Déjà, suite à une mauvaise interprétation d'une réponse de la Congrégation pour la doctrine de la foi à Mgr Taverdet, Joaquin Navarro-Valls, porte parole du Saint Siège, rectifiait le 8 août 1998 : « Vous ne pouvez pas interdire aux pèlerins d'y aller. De plus, quand les fidèles de la foi catholique vont en pèlerinage, ils ont droit à un accompagnement spirituel ; ainsi l'Eglise n'interdit pas aux prêtres de se joindre aux voyages organisés par des laïcs. L'Eglise ou le Vatican ont-ils dit non ? Non ! »
D'où les dizaines de milliers de prêtres et les quelque 300 évêques déjà venus à Medjugorje en pèlerinage privé.

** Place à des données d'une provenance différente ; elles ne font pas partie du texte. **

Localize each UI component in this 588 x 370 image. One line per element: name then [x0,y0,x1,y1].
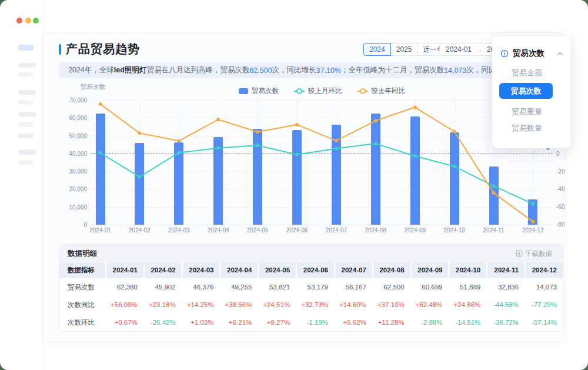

En ce qui concerne la pensée du Pape, les évêques de la conférence épiscopale de l'Océan Indien ont certifié l'avoir entendue le 24 novembre 1993 : « Medjugorje est une clé pour la compréhension de se qui se passe dans le monde et pour l'avenir » (Attestation du 23/1/1997 de Mgr Gilbert Aubry, président de la conférence).
Signe parlant : pendant sa messe à Sarajevo, 30 prêtres de sa suite vont célébrer à Medjugorje. Déjà le 26 mars 1984, Jean Paul 2 déclarait à Mgr Hnilica : « Medjugorje, c'est la continuation de Fatima ! ».